We observe from the visualization S11 Fig of the classification for the \(D_N\) data that the data points rejected for classification scatter around the dense class regions. Thus, we can conclude that the nucleotide base mutations in the viral sequences, which cause the scattering, do not show a new coherent profile, at least at this time.

5 Conclusion

In this contribution, we investigate the application of interpretable machine learning methods to identify types of SARS-CoV-2 virus sequences based on alignment-free methods for RNA sequence comparison. In particular, we trained a generalized matrix learning vector quantizer classifier model (GMLVQ) for a dataset with given virus type information, which was obtained by phylogenetic tree analysis [23]. GMLVQ supposes vectorial data representations and compares vectors in terms of a well-defined dissimilarity measure. In this application, the GMLVQ training is based on the Bag-of-Words coded sequences and yields class specific prototype vectors as well as an optimum class/typus separating dissimilarity measure in the data space of encoded sequences. Compared to phylogenetic trees or multiple sequence alignment, which require high computational costs due to the involved sequence alignment process, the GMLVQ approach has lower complexity and allows an easy out-of-training generalization.

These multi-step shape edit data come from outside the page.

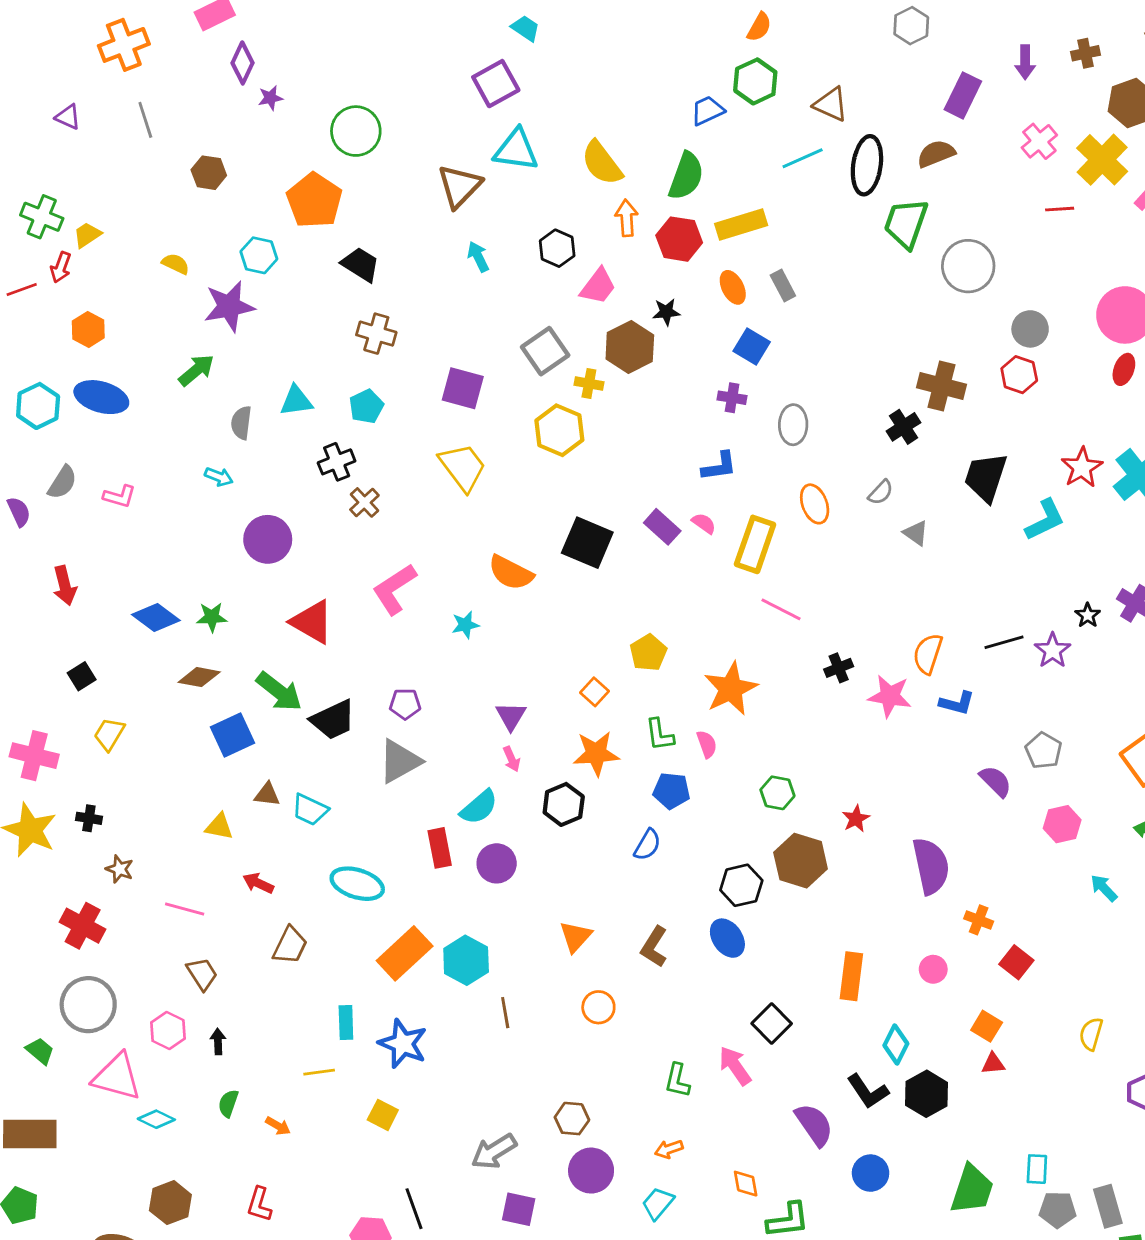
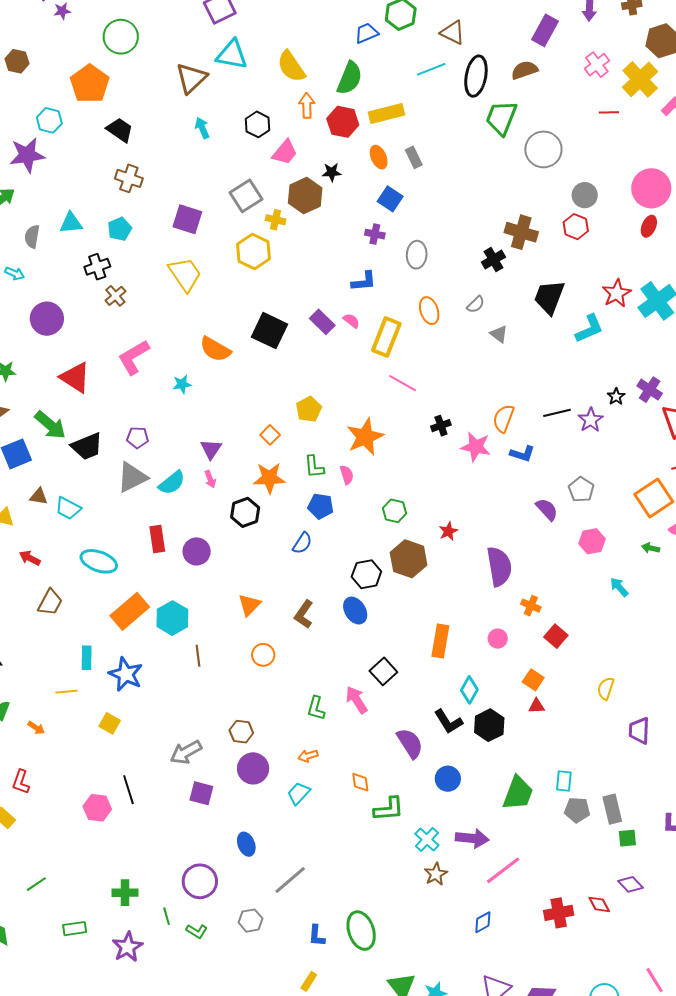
cyan semicircle: (479, 807) -> (172, 483), moved

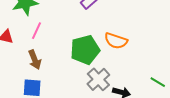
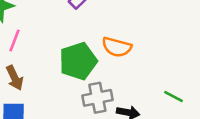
gray cross: (98, 79) -> (97, 98), turned 35

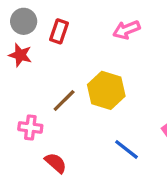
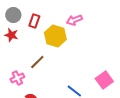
yellow hexagon: (106, 90) -> (55, 36), moved
pink cross: (30, 127) -> (17, 78), turned -32

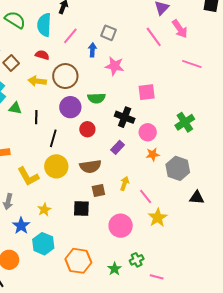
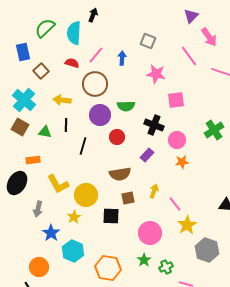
green semicircle: (15, 20) -> (45, 28), turned -75
gray square: (108, 33) -> (148, 41), moved
pink line: (70, 36) -> (96, 55), moved
pink line: (154, 37) -> (189, 56), moved
pink star: (115, 66) -> (156, 74), moved
yellow arrow: (37, 81) -> (62, 100), moved
green triangle: (15, 108) -> (45, 132), moved
yellow circle: (56, 166) -> (86, 195), moved
gray hexagon: (178, 168) -> (207, 250), moved
green star: (115, 269) -> (144, 260), moved

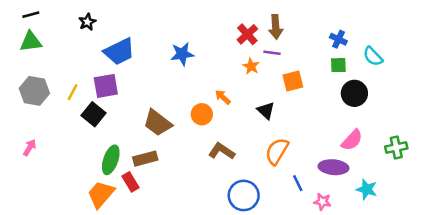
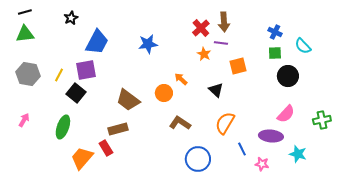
blue trapezoid: (119, 52) -> (97, 42), turned -36
green ellipse: (111, 160) -> (63, 127), moved

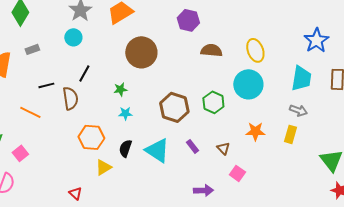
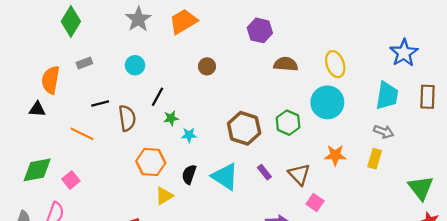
cyan circle: (73, 37) -> (135, 65), moved
brown circle: (141, 52) -> (207, 66), size x0.5
black line: (84, 73) -> (157, 97), moved
green star: (120, 89) -> (171, 118), moved
brown triangle: (223, 148) -> (299, 174), size x1.5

By means of the trained GMLVQ, we first verified the SARS-CoV-2 virus types determined in this first dataset. Further, considering a classification correlation matrix delivered by GMLVQ optimization, we are able to identify features which contribute decisively to a type separation.

Second, we applied the trained GMLVQ to another dataset obtained from the NCBI database without virus type information. Using the self-controlled evidence property of the GMLVQ, we are able to classify these sequences to the previously identified types, avoiding the application of the model to inconsistent data compared to the training data. Further, the rejected data allow speculations about new virus types with respect to nucleotide base mutations in the viral sequences.

Yet, an appropriate training and data coding for successful GMLVQ application require a careful and precise data handling as well as model training regime, i.e., respective expert knowledge.

Future work will consider the replacement of the WTA rule (6) by a fuzzy variant (winner ranking) resulting in a probabilistic class/type assignment instead of the crisp rule (5). This probabilistic view could be further integrated into the SCE-based rejection decision to differentiate between rejected sequences regarding their consistence to the GMLVQ version in use. Thus, the user can decide whether to retrain the model adding a new class or continue with the current configuration.